PORT-AU-PRINCE. Dal nostro inviato
Dalla grande tragedia alla grande corsa. A chi arriva per primo. A chi fa di più. O solo a chi ne dà l'impressione. Forse è con la migliore delle intenzioni che il segretario di stato americano Hillary Clinton è arrivata ieri pomeriggio all'aeroporto di Port-au-Prince. Per prima. «Vi assisteremo al massimo e vi garantisco che gli Usa sono un amico di Haiti, e che lavoreremo insieme con il vostro governo», ha detto appena sbarcata il segretario di Stato, incontrando il presidente haitiano René Préval. «Come ha detto il presidente Obama, noi saremo qui oggi, domani e per il futuro».
A seguire la Clinton sarà la vice-premier spagnola Teresa de la Vega, attesa a Port-au-Prince alle sei del mattino di oggi. Il terzo arrivo previsto sarà quello di Nicolas Sarkozy. Medaglia di bronzo quindi alla Francia.

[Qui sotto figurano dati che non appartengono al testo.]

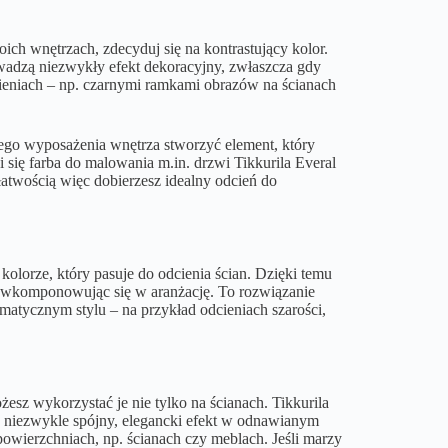
ch wnętrzach, zdecyduj się na kontrastujący kolor.
wadzą niezwykły efekt dekoracyjny, zwłaszcza gdy
eniach – np. czarnymi ramkami obrazów na ścianach
ego wyposażenia wnętrza stworzyć element, który
 się farba do malowania m.in. drzwi Tikkurila Everal
łatwością więc dobierzesz idealny odcień do
orze, który pasuje do odcienia ścian. Dzięki temu
ie wkomponowując się w aranżację. To rozwiązanie
tycznym stylu – na przykład odcieniach szarości,
sz wykorzystać je nie tylko na ścianach. Tikkurila
e niezwykle spójny, elegancki efekt w odnawianym
owierzchniach, np. ścianach czy meblach. Jeśli marzy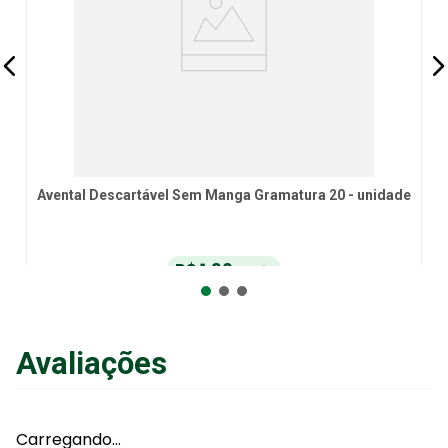
Avental Descartável Sem Manga Gramatura 20 - unidade
R$
1
,
90
no Pix
ou
R$
2
,
00
em até
6
x
de
R$
0
,
33
sem juros
ou
12
x
com juros
Avaliações
Adicionar ao Carrinho
Carregando…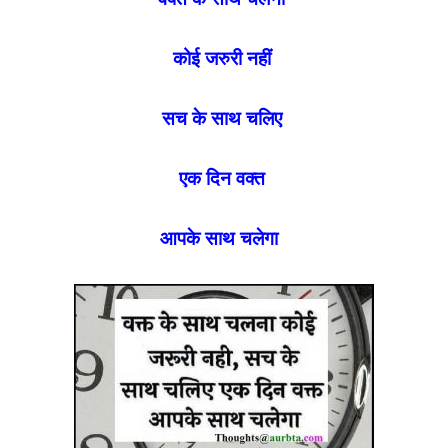
कोई जरुरी नहीं
सच के साथ चलिए
एक दिन वक्त
आपके साथ चलेगा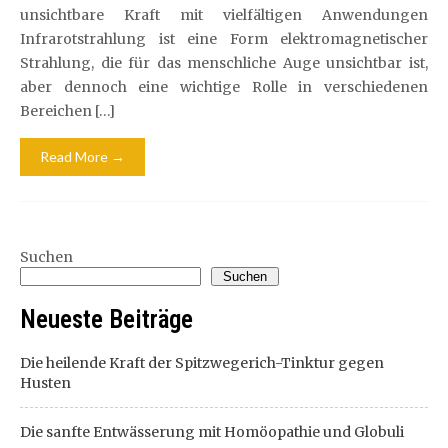
unsichtbare Kraft mit vielfältigen Anwendungen
Infrarotstrahlung ist eine Form elektromagnetischer
Strahlung, die für das menschliche Auge unsichtbar ist,
aber dennoch eine wichtige Rolle in verschiedenen
Bereichen […]
Read More →
Suchen
Suchen
Neueste Beiträge
Die heilende Kraft der Spitzwegerich-Tinktur gegen
Husten
Die sanfte Entwässerung mit Homöopathie und Globuli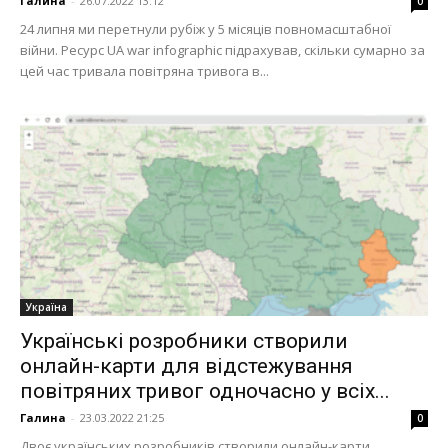
Галина
-
26.07.2022 13:12
0
24 липня ми перетнули рубіж у 5 місяців повномасштабної
війни. Ресурс UA war infographic підрахував, скільки сумарно за
цей час тривала повітряна тривога в...
Україна
Українські розробники створили
онлайн-карти для відстежування
повітряних тривог одночасно у всіх...
Галина
-
23.03.2022 21:25
0
Двоє українських розробників створили онлайн-карти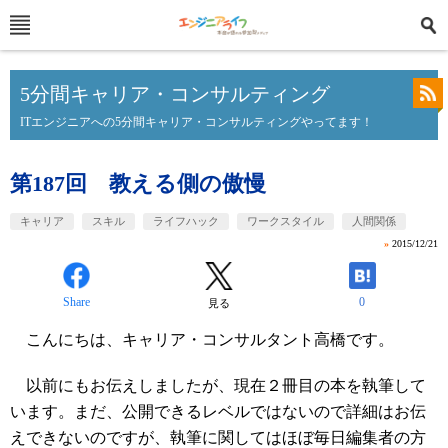
5分間キャリア・コンサルティング
ITエンジニアへの5分間キャリア・コンサルティングやってます！
第187回 教える側の傲慢
キャリア
スキル
ライフハック
ワークスタイル
人間関係
»
2015/12/21
Share
0
見る
こんにちは、キャリア・コンサルタント高橋です。
以前にもお伝えしましたが、現在２冊目の本を執筆して
います。まだ、公開できるレベルではないので詳細はお伝
えできないのですが、執筆に関してはほぼ毎日編集者の方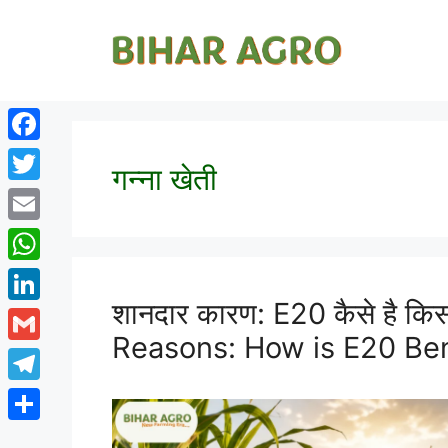
Facebook
गन्ना खेती
Twitter
Email
WhatsApp
शानदार कारण: E20 कैसे है कि
LinkedIn
Reasons: How is E20 Bene
Gmail
Telegram
Share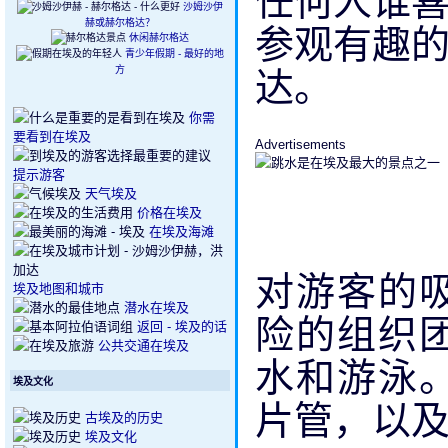
任何人谁
沙姆沙伊
赫或赫尔格达？
参观有趣
休闲赫尔格达
青少年假期 - 最好的地
达。
方
你需
要看到在埃及
Advertisements
提示游客
天气埃及
价格在埃及
在埃及海滩
对游客的
埃及地图和城市
潜水在埃及
险的组织
返回 - 埃及的话
公共交通在埃及
水和游泳
埃及文化
片管，以
古埃及的历史
埃及文化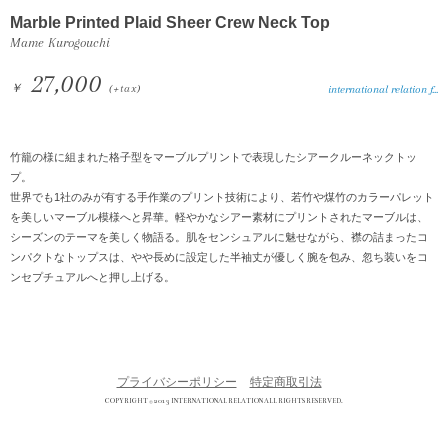
Marble Printed Plaid Sheer Crew Neck Top
Mame Kurogouchi
27,000
￥
(+tax)
international relation f...
竹籠の様に組まれた格子型をマーブルプリントで表現したシアークルーネックトッ
プ。
世界でも1社のみが有する手作業のプリント技術により、若竹や煤竹のカラーパレット
を美しいマーブル模様へと昇華。軽やかなシアー素材にプリントされたマーブルは、
シーズンのテーマを美しく物語る。肌をセンシュアルに魅せながら、襟の詰まったコ
ンパクトなトップスは、やや長めに設定した半袖丈が優しく腕を包み、忽ち装いをコ
ンセプチュアルへと押し上げる。
プライバシーポリシー
特定商取引法
COPYRIGHT © 2013 INTERNATIONAL RELATION ALL RIGHTS RESERVED.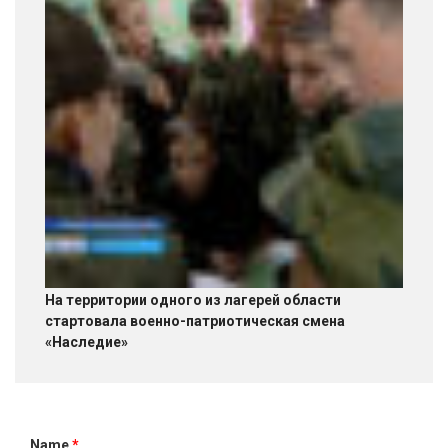
На территории одного из лагерей области
стартовала военно-патриотическая смена
«Наследие»
Name
*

No, non è solo un gioco mediatico. A Port-au-Prince, nessuno lo dice apertamente ma tra chi ha esperienza di aiuti umanitari internazionali, il retropensiero che questa corsa possa avere effetti disastrosi ce l'hanno in molti. Già ieri si sono percepiti i primi segnali di tensione. Il ministro della Cooperazione francese Alain Joyandet ha annunciato di aver presentato una protesta formale al governo di Washington dopo che la torre di controllo dell'aeroporto aveva negato il permesso all'atterraggio a due aerei francesi, uno dei quali con un ospedale da campo a bordo. Anche se in serata Quai d'Orsay ha fatto sapere che la Francia non ha trasmesso «alcuna protesta» agli Usa.

Il presidente haitiano Préval è intervenuto per chiedere a tutti di non litigare: «È una situazione estremamente difficile. Dobbiamo mantenere la calma per coordinare gli sforzi». Ma la controversia non è stata affatto superata. «Gli americani di fatto gestiscono la torre di controllo dell'aeroporto. È stata un'iniziativa umanitaria essenziale e apprezzata da tutti, ma anche una mossa che ha permesso loro di diventare i decision maker su chi va e chi viene», dice al Sole 24 Ore un diplomatico. Sulla querelle, dagli americani arriva solo una mezza smentita. «Lo spazio aereo haitiano è controllato dagli haitiani. Noi li stiamo semplicemente aiutando a gestirlo. E stiamo facendo di tutto per essere più equi possibile», ci ha detto il capitano della Us Navy John Kirby, portavoce della Joint Task Force. Quando abbiamo insistito, chiedendo chi decide le priorità, la risposta è stata più chiara: «Controlliamo noi il traffico aereo».
Con il porto ancora chiuso, l'aeroporto è il centro nevralgico delle operazioni di soccorso e il semplice fatto che sia gestito dagli americani irrita molti. Tra l'altro, in un paese ancora privo di una rete di telecomunicazioni funzionante, sono cominciate a circolate le voci più disparate. Come quella che il previsto arrivo della Clinton avesse causato la chiusura della pista già quattro ore prima. Era però un rumor infondato.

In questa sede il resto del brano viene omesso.